Sale temps pour être féministe. Je pense à mon ami Juliano qui disait que, lorsqu’il pleuvait sur Curitiba, les vendeurs de parapluies surgissaient de nulle part dans les rues de cette ville du sud du Brésil, comme s’ils se tapissaient dans les égoûts en attendant les averses. De la même façon, chaque fois que l’on remue les braises de la question du vivre-ensemble, comme dimanche dernier à l’émission Tout le monde en parle, on dirait que les racistes se découvrent soudainement une fibre féministe.

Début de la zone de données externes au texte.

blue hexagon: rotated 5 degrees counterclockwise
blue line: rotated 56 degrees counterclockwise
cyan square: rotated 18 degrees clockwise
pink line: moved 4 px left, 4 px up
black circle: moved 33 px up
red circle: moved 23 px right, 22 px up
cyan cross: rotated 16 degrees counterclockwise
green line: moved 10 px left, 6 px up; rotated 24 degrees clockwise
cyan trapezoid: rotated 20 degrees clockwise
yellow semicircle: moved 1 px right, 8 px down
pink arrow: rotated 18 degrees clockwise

Plusieurs auditeurs et auditrices semblaient d’avis qu’il «est dommage qu’une si belle femme endosse ces coutumes rétrogrades qu’une femme doit se cacher pour ménager les jalousies des hommes de sa famille qui considèrent qu’elle leur appartient (et quand un être humain appartient à un autre être humain, ben, c’est un esclave)». Du moins, c’est ce qu’on pouvait lire sur la page Facebook de l’émission, tout comme la phrase qui sert de titre à cette chronique et de nombreux autres commentaires peu édifiants qui me donnent envie de me séparer d’une partie du Québec.

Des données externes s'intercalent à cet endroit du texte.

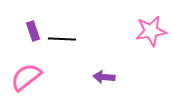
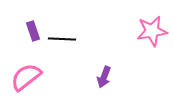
pink star: moved 1 px right
purple arrow: rotated 75 degrees counterclockwise
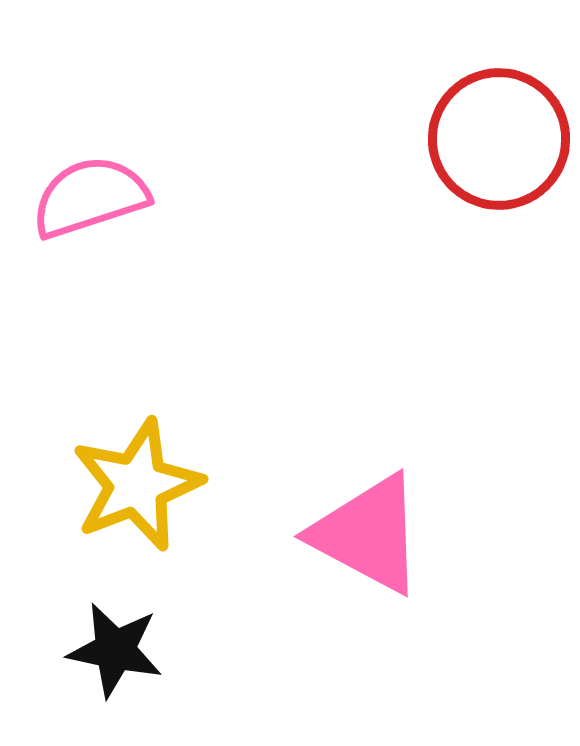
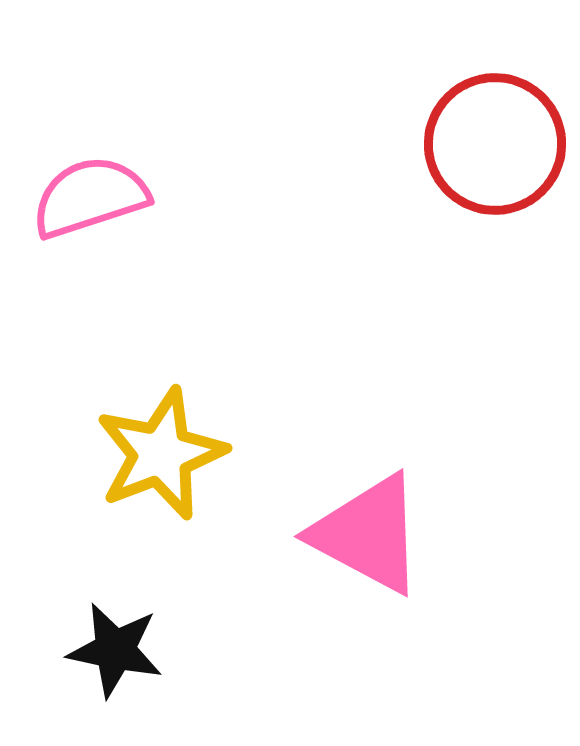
red circle: moved 4 px left, 5 px down
yellow star: moved 24 px right, 31 px up
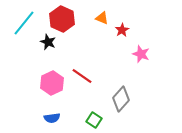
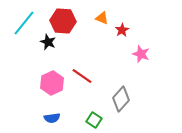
red hexagon: moved 1 px right, 2 px down; rotated 20 degrees counterclockwise
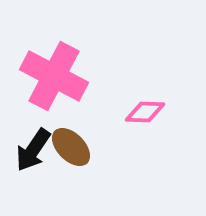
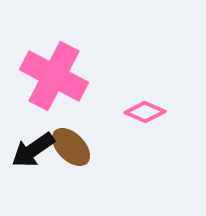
pink diamond: rotated 21 degrees clockwise
black arrow: rotated 21 degrees clockwise
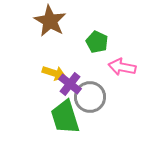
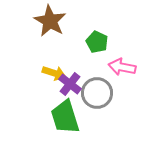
gray circle: moved 7 px right, 4 px up
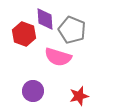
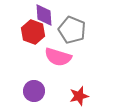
purple diamond: moved 1 px left, 4 px up
red hexagon: moved 9 px right, 2 px up
purple circle: moved 1 px right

J’imagine que ces nouveaux défenseurs du féminisme seront également dans la rue mercredi prochain pour condamner les comportements rétrogrades du député de Laurier-Dorion, qui pense que les femmes sont là pour répondre à ses désirs sexuels (et quand un humain est là pour répondre aux désirs sexuels d’un autre humain, ben, c’est un esclave sexuel)... J’en déduis également que les gens qui trouvent le voile oppressif - puisque spécifique à la moitié féminine de la population musulmane et impliquant de cacher une partie du corps - se sont maintenant joints au mouvement «free the nipple» qui conteste la norme arbitraire selon laquelle les femmes ne peuvent pas montrer leur poitrine, même si elle est plate?

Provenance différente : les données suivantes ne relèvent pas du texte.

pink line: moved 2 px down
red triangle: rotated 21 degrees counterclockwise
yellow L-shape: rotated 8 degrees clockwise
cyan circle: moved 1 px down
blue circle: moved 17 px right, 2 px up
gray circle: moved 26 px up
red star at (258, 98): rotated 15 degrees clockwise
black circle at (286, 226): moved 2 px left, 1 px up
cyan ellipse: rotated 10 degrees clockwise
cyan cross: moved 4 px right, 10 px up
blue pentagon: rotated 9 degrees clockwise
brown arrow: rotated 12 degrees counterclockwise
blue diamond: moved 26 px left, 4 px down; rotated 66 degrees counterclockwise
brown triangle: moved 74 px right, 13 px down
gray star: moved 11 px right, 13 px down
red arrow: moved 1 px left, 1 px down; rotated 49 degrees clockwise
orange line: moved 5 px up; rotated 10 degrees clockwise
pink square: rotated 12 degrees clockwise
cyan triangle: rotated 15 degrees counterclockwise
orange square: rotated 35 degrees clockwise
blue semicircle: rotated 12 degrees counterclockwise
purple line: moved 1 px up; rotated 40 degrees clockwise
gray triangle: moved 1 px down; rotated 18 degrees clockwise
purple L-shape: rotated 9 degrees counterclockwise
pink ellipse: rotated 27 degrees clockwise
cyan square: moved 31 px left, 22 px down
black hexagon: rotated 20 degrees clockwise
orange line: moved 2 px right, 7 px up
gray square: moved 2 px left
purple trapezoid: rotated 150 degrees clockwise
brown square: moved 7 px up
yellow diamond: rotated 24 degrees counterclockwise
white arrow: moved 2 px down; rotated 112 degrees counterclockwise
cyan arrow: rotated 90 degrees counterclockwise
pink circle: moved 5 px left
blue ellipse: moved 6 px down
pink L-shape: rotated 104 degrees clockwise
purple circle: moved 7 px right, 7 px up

De façon plus large, ces personnes ont probablement déjà entamé une réflexion critique sur l’ensemble des codes culturels qui, à travers le monde et notamment ici, visent à différencier les femmes des hommes : le maquillage, les cheveux longs, les talons hauts, l’épilation, les jupes et les robes, etc. Dans une entrevue réalisée en 2012, encore une fois à Tout le monde en parle, Djemila Benhabib disait que les femmes s’étaient battues pour pouvoir se découvrir la tête et que c’était donc manquer de respect à ces femmes que de porter le voile. Les femmes se sont également battues pour pouvoir porter le pantalon. Pourquoi donc Djemila était-elle en robe pour cette entrevue? Sans parler du veston doré, qu’il faudrait s’empresser de bannir...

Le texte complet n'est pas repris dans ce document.